In den vergangenen Tagen war bekannt geworden, daß die Ankaraner Polizei monatelang die Telephonanschlüsse von Politikern, Militärs, Journalisten und Juristen überwacht hatte. Dabei war unter anderem enthüllt geworden, daß einige der meistgesuchten Verbrecher der Türkei telephonisch Kontakt zu höchsten staatlichen und militärischen Stellen gehabt hatten.

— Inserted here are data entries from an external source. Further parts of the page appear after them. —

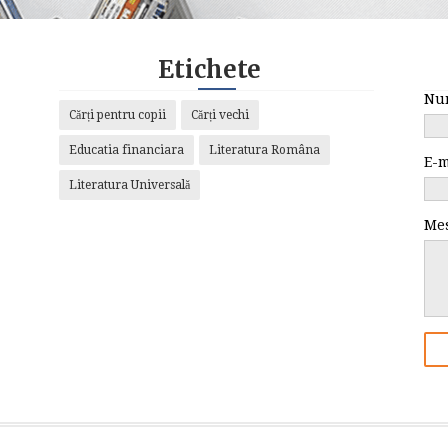
Etichete
Nu
Cărți pentru copii
Cărți vechi
Educatia financiara
Literatura Româna
E-
Literatura Universală
Me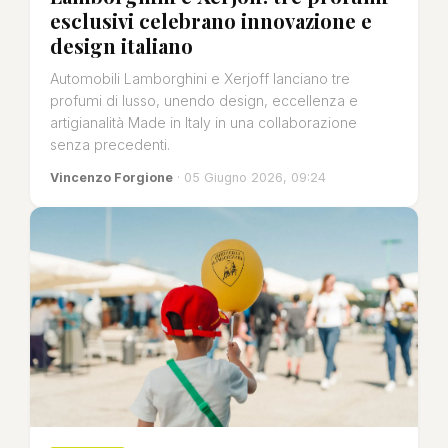
esclusivi celebrano innovazione e
design italiano
Automobili Lamborghini e Xerjoff lanciano tre
profumi di lusso, unendo design, eccellenza e
artigianalità Made in Italy in una collaborazione
senza precedenti.
Vincenzo Forgione
· 05 Giugno 2026, 09:24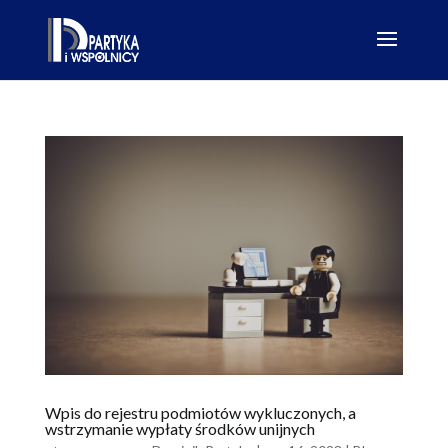
Wpis do rejestru podmiotów wykluczonych, a
wstrzymanie wypłaty środków unijnych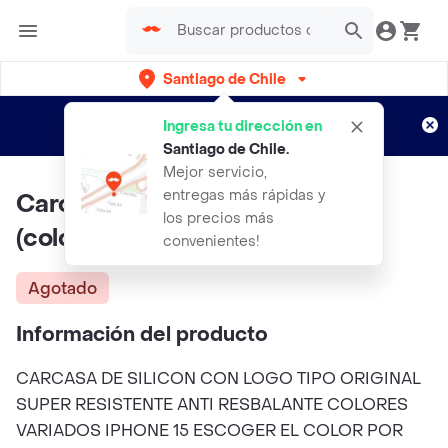
Santiago de Chile
Regístrate
¿Nuevo en Rappi?
y disfruta de
Ingresa tu dirección en
envíos gratis por semanas
Aplican TyC
Santiago de Chile
.
Mejor servicio,
entregas más rápidas y
Carcasa Iphone 15 Tipo Orginal
los precios más
(colores Variados)
convenientes!
Agotado
Información del producto
CARCASA DE SILICON CON LOGO TIPO ORIGINAL
SUPER RESISTENTE ANTI RESBALANTE COLORES
VARIADOS IPHONE 15 ESCOGER EL COLOR POR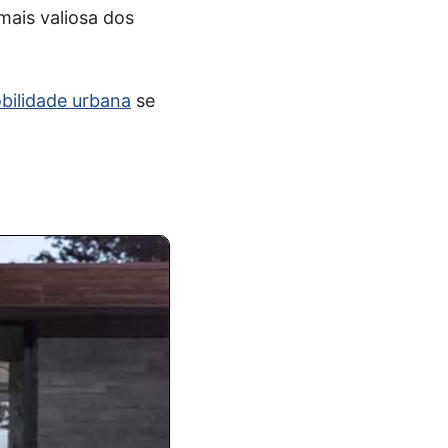
mais valiosa dos
bilidade urbana
se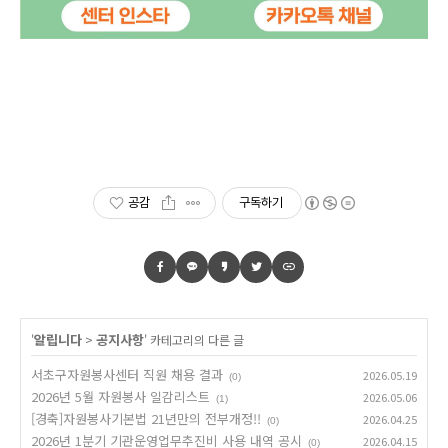
공감
구독하기
알립니다
공지사항
'
>
' 카테고리의 다른 글
서초구자원봉사센터 직원 채용 결과
2026.05.19
(0)
2026년 5월 자원봉사 일감리스트
2026.05.06
(1)
[경축]자원봉사기본법 21년만의 전부개정!!
2026.04.25
(0)
2026년 1분기 기관운영업무추진비 사용 내역 공시
2026.04.15
(0)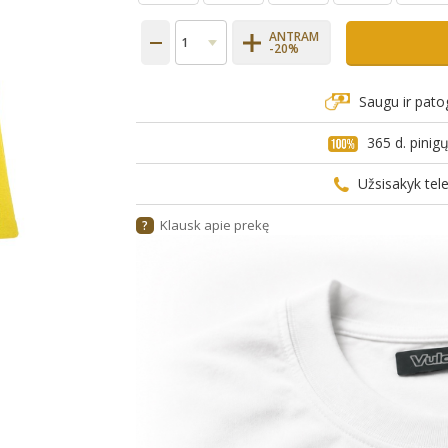
ANTRAM
-20%
Saugu ir pato
365 d. pini
Užsisakyk te
Klausk apie prekę
?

Nach jüngsten Presseberichten überwachte die Polizei auch die privaten Telephone von Ministerpräsident Bülent Ecevit und der Oppositionspolitikerin Tansu Ciller. Die Kontrolle von Ecevits Anschluß war intensiviert worden, nachdem bekannt geworden war, daß sich der Anführer der separatistischen „Arbeiterpartei Kurdistans“ (PKK), Abdullah Öcalan, in der kenianischen Hauptstadt Nairobi aufhielt. Für diese Tage im vergangenen Februar liegen detaillierte Listen über jedes Gespräch vor, das der Regierungschef in seiner Wohnung führte.
Insgesamt fünf Mal wurden zudem Anschlüsse im Generalstabsgebäude
und im Sekretariat des Nationalen Sicherheitsrates angezapft. Bislang ist
unbekannt, wer den Beamten den Auftrag dazu erteilt hat. Sie bestreiten,
Gespräche abgehört zu haben. Nach ihren Worten wollten sie lediglich
überprüfen, welche Nummern steckbrieflich gesuchte Mafiosi und
Betrüger anwählten.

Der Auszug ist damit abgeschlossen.